Wollen wir, dass unsere Jugend zum Feiern nach Ingolstadt fährt oder privat feiert, weil wir diesen Lärm, dieses Risiko, diese Verantwortung nicht wollen? Verhindern wir denn diese Feiern, wenn wir Bars und Clubs und deren Nutzung nicht mehr zulassen?

Mit der Entscheidung für eine Hochschule in Neuburg haben wir uns eigentlich auch dafür entschieden, dass wir mehr Bars und Clubs bekommen werden. Mehr Bars wie die Fly Bar werden entstehen. Bars, die wie auch andere Unternehmungen die Jugend in Neuburg halten. Es ist aber erst der Anfang und ich persönlich freue mich auf die Entwicklung in der Stadt, dass wir abwechslungsreich weggehen werden können und Neuburg sich als Eventstandort weiter entwickeln kann.

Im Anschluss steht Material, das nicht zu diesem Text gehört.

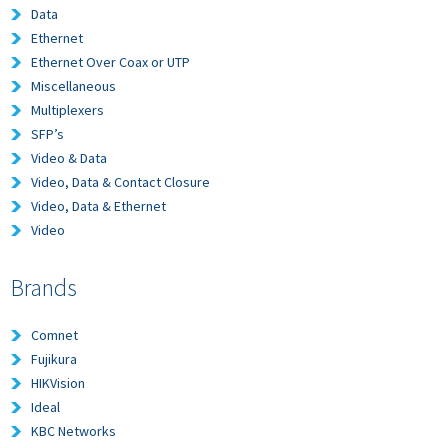
Data
Ethernet
Ethernet Over Coax or UTP
Miscellaneous
Multiplexers
SFP’s
Video & Data
Video, Data & Contact Closure
Video, Data & Ethernet
Video
Brands
Comnet
Fujikura
HIKVision
Ideal
KBC Networks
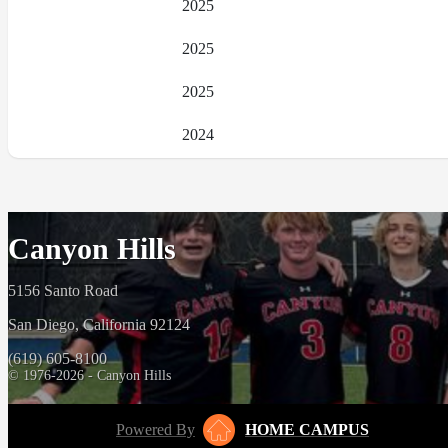
2025
2025
2025
2024
Canyon Hills
5156 Santo Road
San Diego, California 92124
(619) 605-8100
© 1976-2026 - Canyon Hills
Powered By
HOME CAMPUS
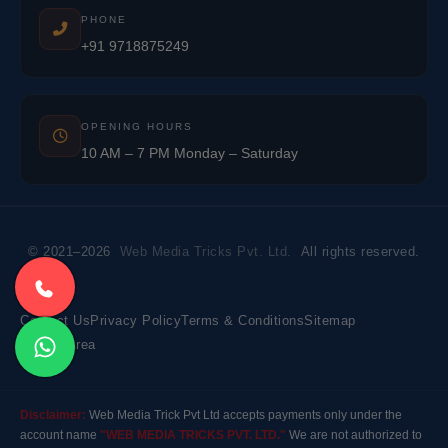
PHONE
+91 9718875249
OPENING HOURS
10 AM – 7 PM Monday – Saturday
© 2021–2026
Web Media Tricks Pvt. Ltd.
All rights reserved.
Contact Us
Privacy Policy
Terms & Conditions
Sitemap
Market Area
Disclaimer:
Web Media Trick Pvt Ltd accepts payments only under the
account name
"WEB MEDIA TRICKS PVT. LTD."
We are not authorized to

Ja, es kann lauter werden, ja es wird mehr Nachtleben geben. Natürlich kann man darauf verzichten, aber wollen wir das wirklich? Es gibt auch eine Zeit nach Corona! Wäre es besser, wenn alle Bars bis dahin geschlossen blieben, weil deren Betrieb in diesem Jahr besser wegfallen sollte?

Wir wollen die Hochschule, scheinbar aber nicht mit allen Konsequenzen. Heute wird sich darüber aufgeregt, was wird dann erst in ein paar Jahren los sein? Leider hilft es da auch nichts, wegen der Corona-Zahlen mit dem Finger auf die Fly Bar zu zeigen, die sich an der Stelle akkurat im Rahmen der gesetzlichen Möglichkeiten verhalten hat.

In welchem Neuburg wollen wir leben?

Ich möchte in einem Neuburg leben, in dem wir gemeinsam über die kommenden Jahre nachdenken und es gestalten. Mir war und ist bewusst, dass wir mit der Hochschule die Nachtszene in Neuburg zum Blühen bringen werden und plötzlich viele spannende „Ecken“ in Neuburg entstehen werden. Also arrangieren wir uns doch mit denen, die wir schon haben und lernen, gemeinsam nebeneinander zu leben und Lösungen zu finden – auch in schwierigen Zeiten. Alle waren mal jung, das darf man nicht außer Acht lassen, vielleicht hat nicht jeder so weit gedacht, nicht in die Zukunft und nicht weit genug zurückgeblickt, um angemessenes Verständnis zu zeigen.

Wir sollten in dieser Zeit mit Corona besonders umsichtig miteinander umgehen, dazu gehört aber auch, auf die Stimmen aller Menschen zu hören und sich nicht da taub zu stellen, wo es einem nicht in den Kram passt. Sonst sage ich willkommen in der Prohibition!

Transparenz ist meine Antwort, in diesem Neuburg möchte ich leben.